TASK REQUIREMENTS = A faithful copy of each entry below is expected, with the images removed.

RECORDS TO USE =
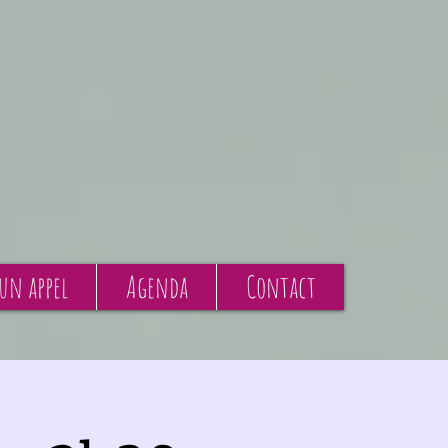
 un appel
Agenda
Contact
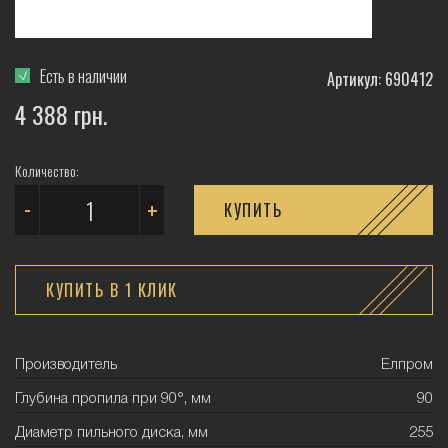
Есть в наличии
Артикул: 690412
4 388 грн.
Количество:
-
+
КУПИТЬ
КУПИТЬ В 1 КЛИК
Производитель
Елпром
Глубина пропила при 90°, мм
90
Диаметр пильного диска, мм
255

TASK SOLUTION =
 un appel
Agenda
Contact
Есть в наличии
Артикул: 690412
4 388 грн.
Количество:
-
+
КУПИТЬ
КУПИТЬ В 1 КЛИК
Производитель
Елпром
Глубина пропила при 90°, мм
90
Диаметр пильного диска, мм
255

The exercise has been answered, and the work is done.